The one-sentence description is that the UltraFICO™ Score is similar to the existing FICO credit scoring model, except that it takes bank account information into consideration.
While the specific formula isn’t public information yet, FICO executives have indicated that bank-related factors that could be considered in the UltraFICO™ calculation include:
- How long a consumer’s checking account has been open.
- How frequently a good-standing checking account is used. In other words, if the account holder actively manages the account, it can be indicative of financial responsibility.
- History of overdrawing the account, bouncing checks, etc. (or the lack thereof)
- Savings behavior -- for example, does the consumer regularly maintain an account balance above a certain level.
To be perfectly clear, the majority of the UltraFICO™ scoring formula will still come from the traditional credit scoring factors, such as payment history, amounts owed on loans and credit accounts, and the length of credit history. The UltraFICO™ Score will consider bank account information in combination with this other credit information. And, FICO says that the UltraFICO™ Score will use the same 300-850 point scale as the traditional FICO® Score.
So, if a consumer has a terrible FICO® Score, it’s unlikely that their UltraFICO™ Score would be stellar even if they have a flawless history with their checking account.
The UltraFICO™ Score will require both lenders and consumers to opt-in. In other words, if a lender chooses to utilize the UltraFICO™ scoring model when making lending decisions, it could offer customers the option of using the model if their traditional FICO® Score doesn’t meet the lender’s standards.
Why is there a need for another FICO® Score?
According to FICO, there are two main groups of people who would benefit from the UltraFICO™ Score.
The first group is consumers who don’t have a long-established credit history, or who have limited information on their credit report. For example, if someone has no active loans or credit accounts, the bank account information taken into account in the UltraFICO™ formula would have more of an impact than it would in the case of someone who uses credit products frequently. This would also include younger consumers who have yet to establish much of a credit history by traditional means.
The second group includes consumers who are in the process of re-establishing their credit. Perhaps they had a few dings on their credit report from a few years ago. Even if their credit behavior has been stellar in recent history, adverse credit information can remain for seven years in most cases. So, the UltraFICO™ Score could provide a much-needed boost for consumers in this group.
Does this add to lender risk, or does bank account behavior actually predict financial responsibility?
FICO says that lender interest has been high for the UltraFICO™ scoring model, and it’s not difficult to see why. Banks grow revenue by lending more money, and the UltraFICO™ Score could significantly grow the addressable market for loans, credit cards, and other products.
However, one big question mark is whether extending credit to more borrowers who wouldn’t qualify based on traditional credit metrics will add an element of risk or increase borrower default rates.
FICO says that this shouldn’t be much of an issue, as the company has combed through a massive amount of data which shows that responsible behavior with a bank account does indeed correlate with responsible use of credit.

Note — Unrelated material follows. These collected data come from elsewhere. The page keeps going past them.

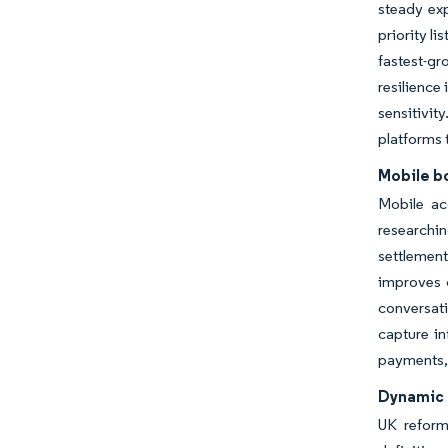
steady ex
priority l
fastest-gr
resilience
sensitivit
platforms 
Mobile b
Mobile ac
researchi
settlement
improves c
conversat
capture in
payments, 
Dynamic 
UK reform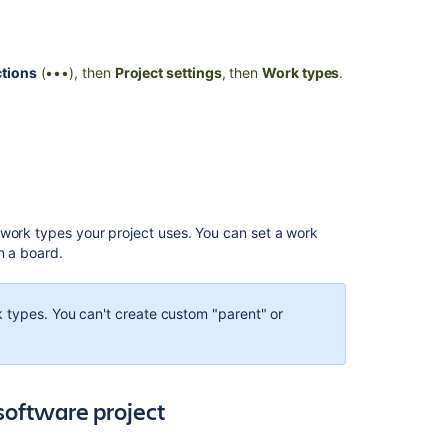
Ask the
communi
tions
(•••), then
Project settings
, then
Work types
.
 work types your project uses. You can set a work
n a board.
 types. You can't create custom "parent" or
software project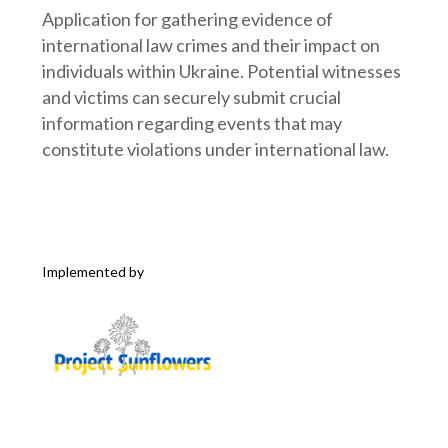
Application for gathering evidence of
international law crimes and their impact on
individuals within Ukraine. Potential witnesses
and victims can securely submit crucial
information regarding events that may
constitute violations under international law.
Implemented by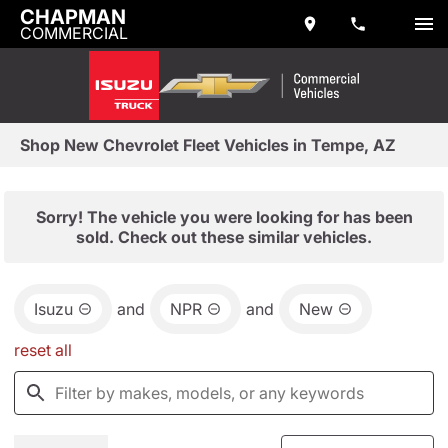
CHAPMAN
COMMERCIAL
Shop New Chevrolet Fleet Vehicles in Tempe, AZ
Sorry! The vehicle you were looking for has been
sold. Check out these similar vehicles.
Isuzu
and
NPR
and
New
reset all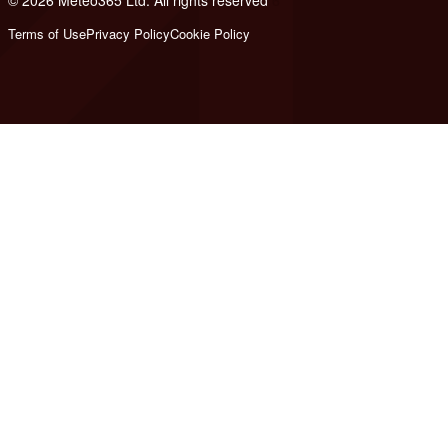
© 2026 Meteo365 Ltd. All rights reserved
6
Terms of Use
Privacy Policy
Cookie Policy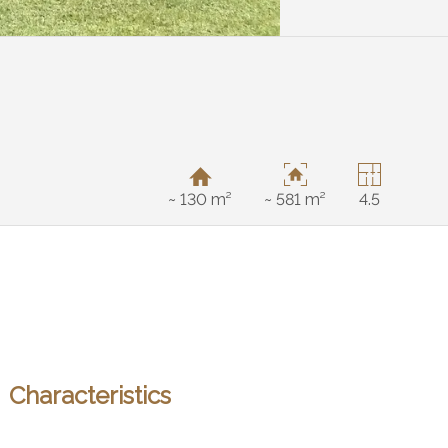
~ 130 m²
~ 581 m²
4.5
Characteristics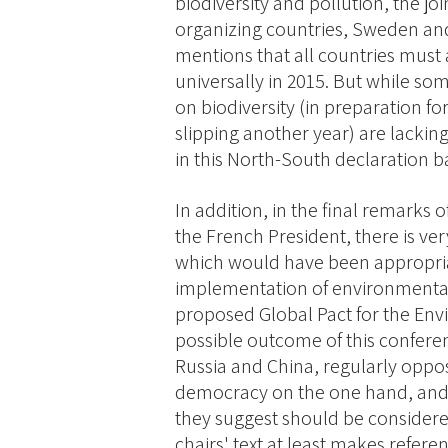
biodiversity and pollution, the jo
organizing countries, Sweden and
mentions that all countries mus
universally in 2015. But while s
on biodiversity (in preparation f
slipping another year) are lackin
in this North-South declaration ba
In addition, in the final remarks 
the French President, there is ve
which would have been appropria
implementation of environmenta
proposed Global Pact for the Env
possible outcome of this confere
Russia and China, regularly opp
democracy on the one hand, and 
they suggest should be considered
chairs' text at least makes refere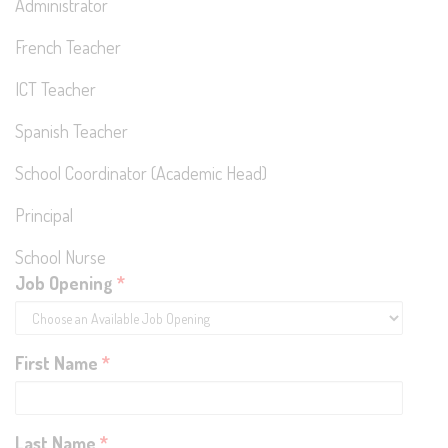
Administrator
French Teacher
ICT Teacher
Spanish Teacher
School Coordinator (Academic Head)
Principal
School Nurse
Job Opening
*
First Name
*
Last Name
*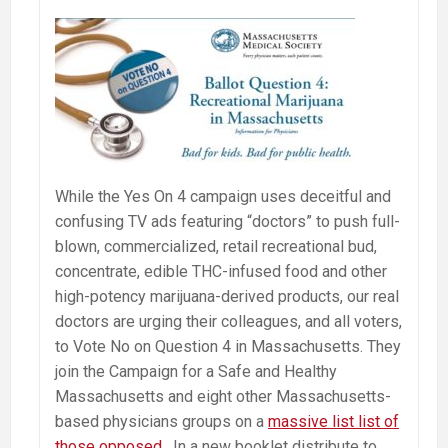
While the Yes On 4 campaign uses deceitful and
confusing TV ads featuring “doctors” to push full-
blown, commercialized, retail recreational bud,
concentrate, edible THC-infused food and other
high-potency marijuana-derived products, our real
doctors are urging their colleagues, and all voters,
to Vote No on Question 4 in Massachusetts. They
join the Campaign for a Safe and Healthy
Massachusetts and eight other Massachusetts-
based physicians groups on a
massive list list of
those opposed
. In a new booklet distribute to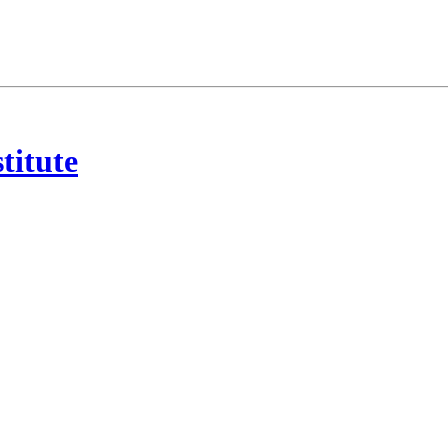
titute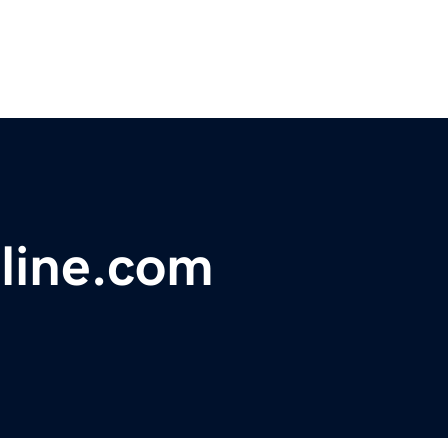
line.com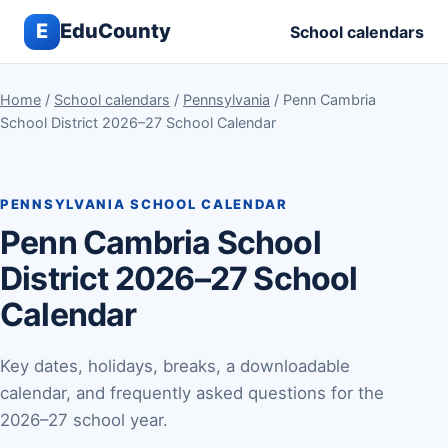
E
EduCounty
School calendars
Home
/
School calendars
/
Pennsylvania
/ Penn Cambria
School District 2026–27 School Calendar
PENNSYLVANIA SCHOOL CALENDAR
Penn Cambria School
District 2026–27 School
Calendar
Key dates, holidays, breaks, a downloadable
calendar, and frequently asked questions for the
2026–27 school year.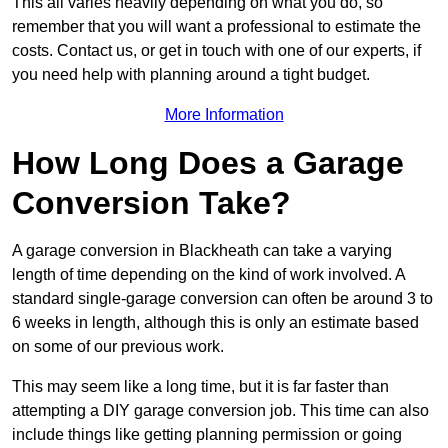
This all varies heavily depending on what you do, so
remember that you will want a professional to estimate the
costs. Contact us, or get in touch with one of our experts, if
you need help with planning around a tight budget.
More Information
How Long Does a Garage
Conversion Take?
A garage conversion in Blackheath can take a varying
length of time depending on the kind of work involved. A
standard single-garage conversion can often be around 3 to
6 weeks in length, although this is only an estimate based
on some of our previous work.
This may seem like a long time, but it is far faster than
attempting a DIY garage conversion job. This time can also
include things like getting planning permission or going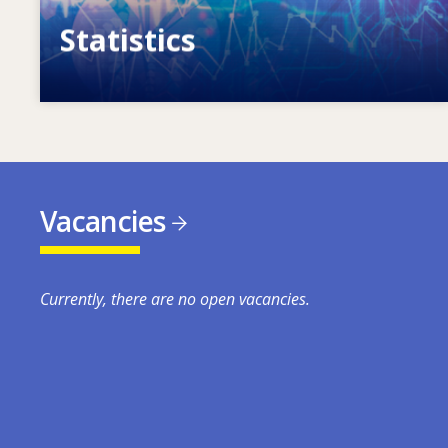
Statistics
VET, skills and labour market statistics
Vacancies
Currently, there are no open vacancies.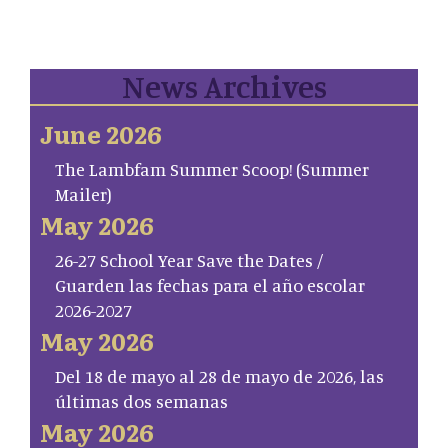
News Archives
June 2026
The Lambfam Summer Scoop! (Summer
Mailer)
May 2026
26-27 School Year Save the Dates /
Guarden las fechas para el año escolar
2026-2027
May 2026
Del 18 de mayo al 28 de mayo de 2026, las
últimas dos semanas
May 2026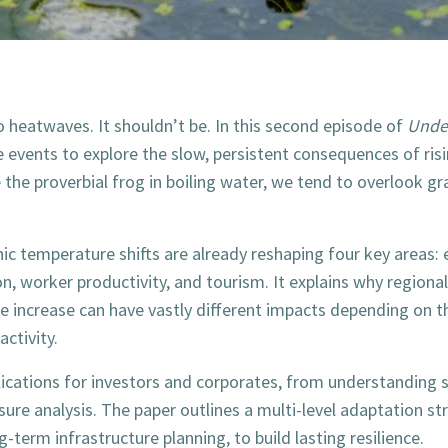
o heatwaves. It shouldn’t be. In this second episode of
Under
 events to explore the slow, persistent consequences of ris
 the proverbial frog in boiling water, we tend to overlook gra
c temperature shifts are already reshaping four key areas:
n, worker productivity, and tourism. It explains why regiona
increase can have vastly different impacts depending on the
activity.
mplications for investors and corporates, from understanding
sure analysis. The paper outlines a multi-level adaptation s
-term infrastructure planning, to build lasting resilience.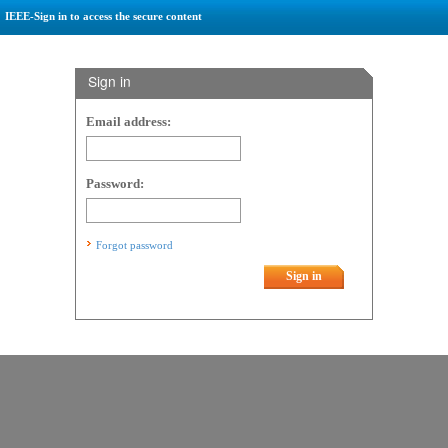
IEEE-Sign in to access the secure content
Sign in
Email address:
Password:
Forgot password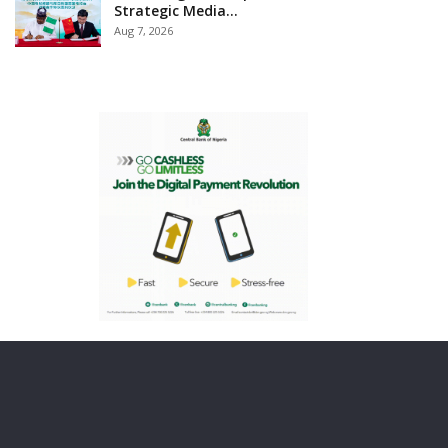
Strategic Media…
Aug 7, 2026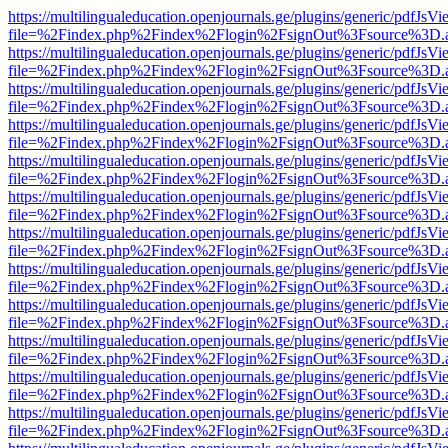
https://multilingualeducation.openjournals.ge/plugins/generic/pdfJsV
file=%2Findex.php%2Findex%2Flogin%2FsignOut%3Fsource%3D.ame
https://multilingualeducation.openjournals.ge/plugins/generic/pdfJsV
file=%2Findex.php%2Findex%2Flogin%2FsignOut%3Fsource%3D.ame
https://multilingualeducation.openjournals.ge/plugins/generic/pdfJsV
file=%2Findex.php%2Findex%2Flogin%2FsignOut%3Fsource%3D.ame
https://multilingualeducation.openjournals.ge/plugins/generic/pdfJsV
file=%2Findex.php%2Findex%2Flogin%2FsignOut%3Fsource%3D.ame
https://multilingualeducation.openjournals.ge/plugins/generic/pdfJsV
file=%2Findex.php%2Findex%2Flogin%2FsignOut%3Fsource%3D.ame
https://multilingualeducation.openjournals.ge/plugins/generic/pdfJsV
file=%2Findex.php%2Findex%2Flogin%2FsignOut%3Fsource%3D.ame
https://multilingualeducation.openjournals.ge/plugins/generic/pdfJsV
file=%2Findex.php%2Findex%2Flogin%2FsignOut%3Fsource%3D.ame
https://multilingualeducation.openjournals.ge/plugins/generic/pdfJsV
file=%2Findex.php%2Findex%2Flogin%2FsignOut%3Fsource%3D.ame
https://multilingualeducation.openjournals.ge/plugins/generic/pdfJsV
file=%2Findex.php%2Findex%2Flogin%2FsignOut%3Fsource%3D.ame
https://multilingualeducation.openjournals.ge/plugins/generic/pdfJsV
file=%2Findex.php%2Findex%2Flogin%2FsignOut%3Fsource%3D.ame
https://multilingualeducation.openjournals.ge/plugins/generic/pdfJsV
file=%2Findex.php%2Findex%2Flogin%2FsignOut%3Fsource%3D.ame
https://multilingualeducation.openjournals.ge/plugins/generic/pdfJsV
file=%2Findex.php%2Findex%2Flogin%2FsignOut%3Fsource%3D.ame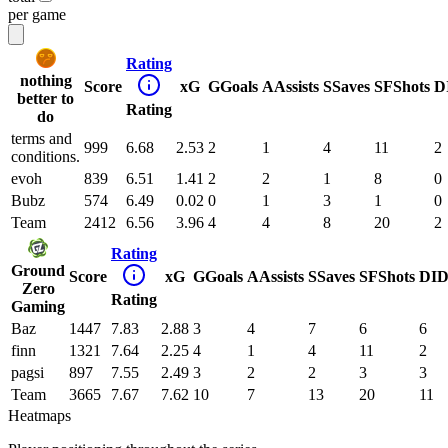
per game
Rating
nothing
Score
xG
G
Goals
A
Assists
S
Saves
SF
Shots
D
better to
Rating
do
terms and
999
6.68
2.53
2
1
4
11
2
conditions.
evoh
839
6.51
1.41
2
2
1
8
0
Bubz
574
6.49
0.02
0
1
3
1
0
Team
2412
6.56
3.96
4
4
8
20
2
Rating
Ground
Score
xG
G
Goals
A
Assists
S
Saves
SF
Shots
DI
D
Zero
Rating
Gaming
Baz
1447
7.83
2.88
3
4
7
6
6
finn
1321
7.64
2.25
4
1
4
11
2
pagsi
897
7.55
2.49
3
2
2
3
3
Team
3665
7.67
7.62
10
7
13
20
11
Heatmaps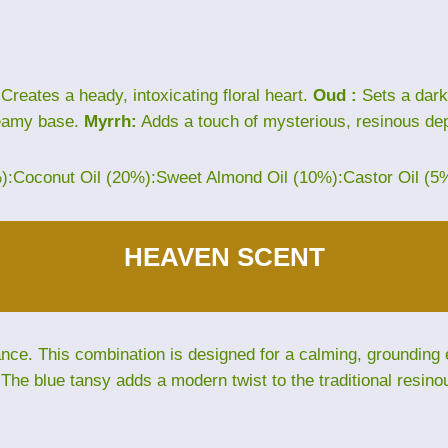
Creates a heady, intoxicating floral heart.
Oud :
Sets a dark
eamy base.
Myrrh:
Adds a touch of mysterious, resinous dep
%):Coconut Oil (20%):Sweet Almond Oil (10%):Castor Oil (5
HEAVEN SCENT
e. This combination is designed for a calming, grounding ex
The blue tansy adds a modern twist to the traditional resino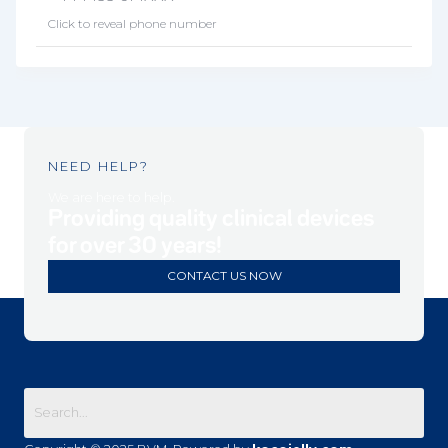
Click to reveal phone number
NEED HELP?
We are here to help.
Providing quality clinical devices
for over 30 years!
CONTACT US NOW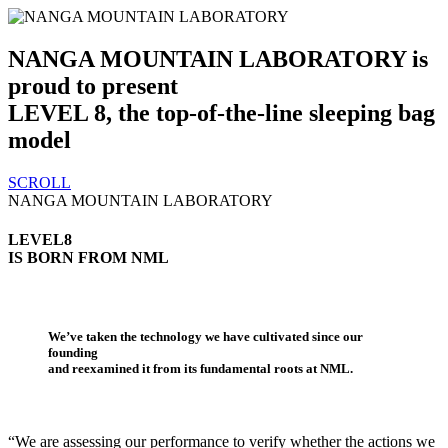
NANGA MOUNTAIN LABORATORY is
proud to present
LEVEL 8, the top-of-the-line sleeping bag
model
SCROLL
NANGA MOUNTAIN LABORATORY
LEVEL8
IS BORN FROM NML
We’ve taken the technology we have cultivated since our
founding
and reexamined it from its fundamental roots at NML.
“We are assessing our performance to verify whether the actions we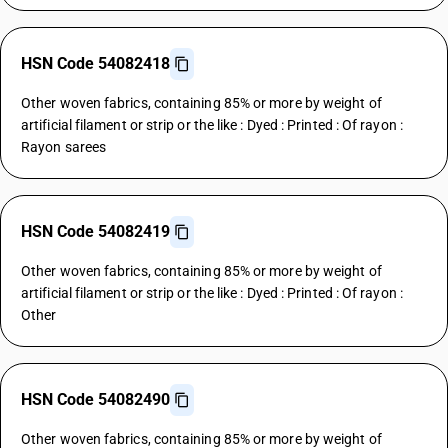
HSN Code 54082418
Other woven fabrics, containing 85% or more by weight of
artificial filament or strip or the like : Dyed : Printed : Of rayon :
Rayon sarees
HSN Code 54082419
Other woven fabrics, containing 85% or more by weight of
artificial filament or strip or the like : Dyed : Printed : Of rayon :
Other
HSN Code 54082490
Other woven fabrics, containing 85% or more by weight of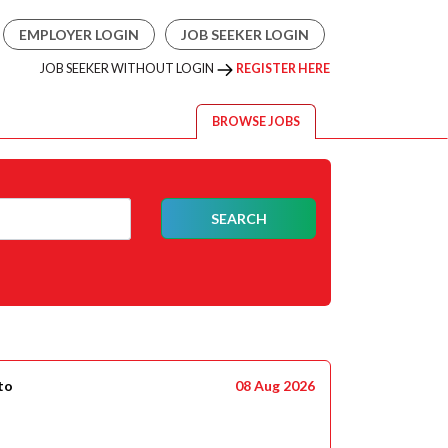
EMPLOYER LOGIN
JOB SEEKER LOGIN
JOB SEEKER WITHOUT LOGIN
REGISTER HERE
BROWSE JOBS
SEARCH
to
08 Aug 2026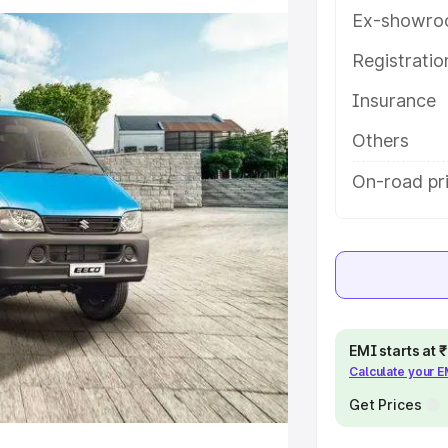
ou choose the best option.
Ex-showro
e
Registrati
Insurance
khs
|
Cars Under 6 Lakhs
|
Cars
Cars Under 10 Lakhs
|
Cars Under
Others
On-road pr
pacity
s
|
Best 7 Seater Cars
|
Best 8
EMI starts at
Calculate your 
ck Cars in India
|
Best SUV Cars
Get Prices
 Luxury Cars in India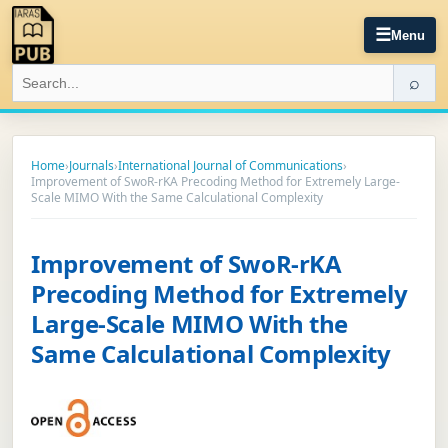
☰
Menu
⌕
Home
›
Journals
›
International Journal of Communications
›
Improvement of SwoR-rKA Precoding Method for Extremely Large-
Scale MIMO With the Same Calculational Complexity
Improvement of SwoR-rKA
Precoding Method for Extremely
Large-Scale MIMO With the
Same Calculational Complexity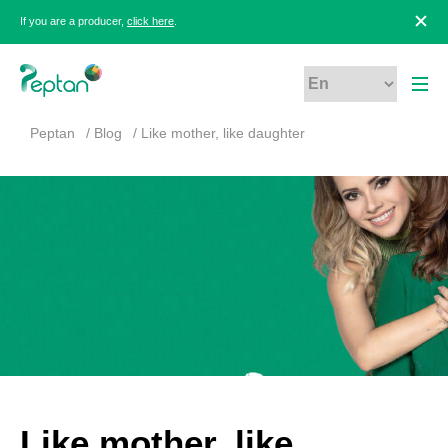
If you are a producer,
click here
.
Peptan
Blog
Like mother, like daughter
Like mother, like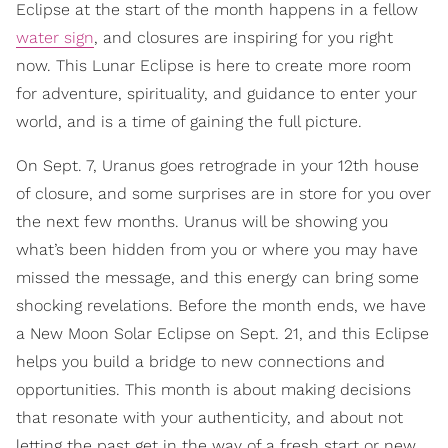
Eclipse at the start of the month happens in a fellow
water sign
, and closures are inspiring for you right
now. This Lunar Eclipse is here to create more room
for adventure, spirituality, and guidance to enter your
world, and is a time of gaining the full picture.
On Sept. 7, Uranus goes retrograde in your 12th house
of closure, and some surprises are in store for you over
the next few months. Uranus will be showing you
what’s been hidden from you or where you may have
missed the message, and this energy can bring some
shocking revelations. Before the month ends, we have
a New Moon Solar Eclipse on Sept. 21, and this Eclipse
helps you build a bridge to new connections and
opportunities. This month is about making decisions
that resonate with your authenticity, and about not
letting the past get in the way of a fresh start or new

When will it be available?
FICO is rolling out the UltraFICO™ Score on a smaller-scale pilot program in early 2019, with a full launch in mid-year. When FICO rolls out a new version of its credit scoring model, it generally takes some time (think years) before it is used on a wide scale. So, while you may start to see the UltraFICO™ Score used by certain lenders in 2019, I wouldn’t count on widespread adoption taking place for another few years.